There has been a church at Onchan since the 12th century, but the present church of St Peter was consecrated in 1833.


The well known Manx Arts & Crafts designer Archibald Knox, was born in the Isle of Man in 1864 and is well known for his Celtic Arts designs for Liberty. As a favour he designed a couple of gravestones which can be seen in the churchyard of St Peter’s at . On the Thomason stone, the ‘o’ in Marion is a significant trademark.


Despite her large family tomb being in  the churchyard of St Peter’s church, Caroline Elizabeth, youngest daughter of Major Joseph Bury Clew, was buried outside the tomb.
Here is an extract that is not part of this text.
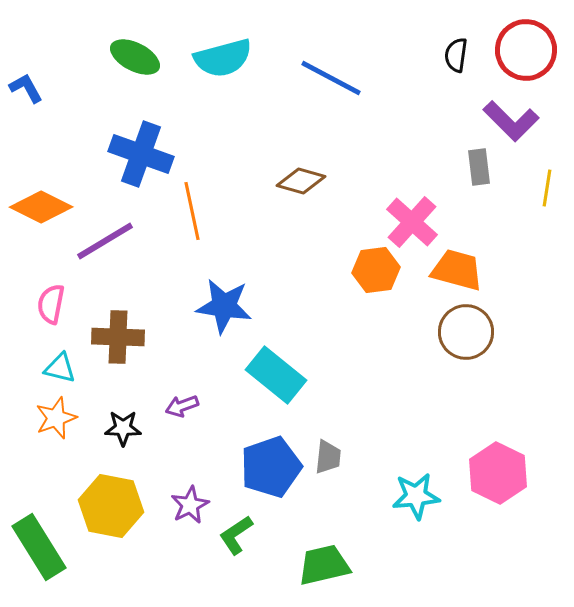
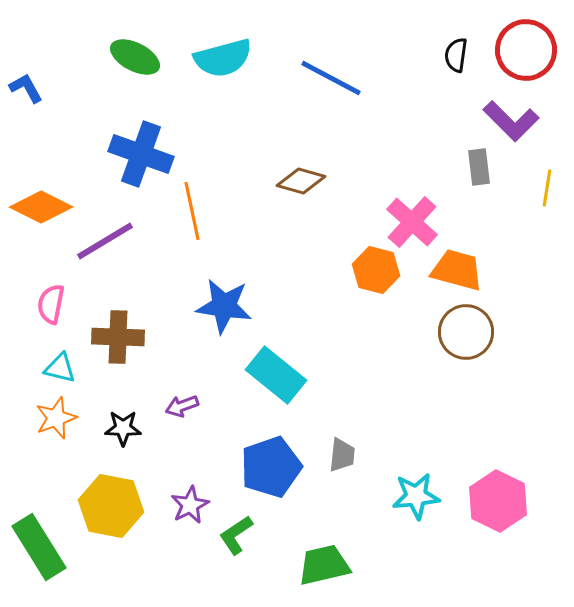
orange hexagon: rotated 21 degrees clockwise
gray trapezoid: moved 14 px right, 2 px up
pink hexagon: moved 28 px down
A small grave stone situated close to the tomb tells us that she died in 1866 aged 40 years. A curious thing is that whilst other gravestones in this churchyard face north/south, Caroline’s stone faces east. It is not known how this situation came to be.

The views along the east coast are spectacular.

LAXEY is a large coastal village on the main A2 road between Douglas and Ramsey where the houses slope down to the little harbour which was built in the 1850's to service the mining industry.
The village is now given over to tourism.
The harbour is now used by inshore fishing vessels and leisure boats.

In the 19th century Laxey was a lead and zinc mining village and at one time the mines were the deepest in the world. They employed some 600 men
at their peak.
The Laxey Wheel at the foothills of Scafell Pike, is one of the most iconic structures on the island. It was built in 1854 to pump water from the mine shafts and it is still the largest working waterwheel in the world.  The huge wheel is 72ft 6in in diameter and now fully restored, it is in the care of Manx National Heritage, and a huge tourist attraction.


Christ Church was constructed by the Mining Company and consecrated in 1856.
At Laxey Station the Electric Railway connects with the
Snaefell Mountain Railway.

Snaefell Mountain Railway is about five miles long and is the only electric mountain railway in the British Isles. It has been in operation since 1895 and travels between Laxey and the mountain summit at 2,036 feet above sea level.


The only stop is at The Bungalow, a notable landmark on the TT Course.


It is said that on a clear day you can see some, or all, of the Seven Kingdoms - England. Ireland, Scotland, Wales, the Isle of Man and the kingdoms of heaven and the sea.

Further up the east coast, RAMSEY is the second largest town on the island with a population of some 7,300. It is a seaside resort with a large harbour. The northern terminus of the Manx Electric Railway, the town is also a focal point for the TT Races.


St Paul's Church dominates the Market Place.

 The northern part of the island is a flat plain consisting of glacial tills and marine sediments. The extreme tip, known as the POINT OF AYRE, is a just 16 miles south of Burrow Head in Scotland.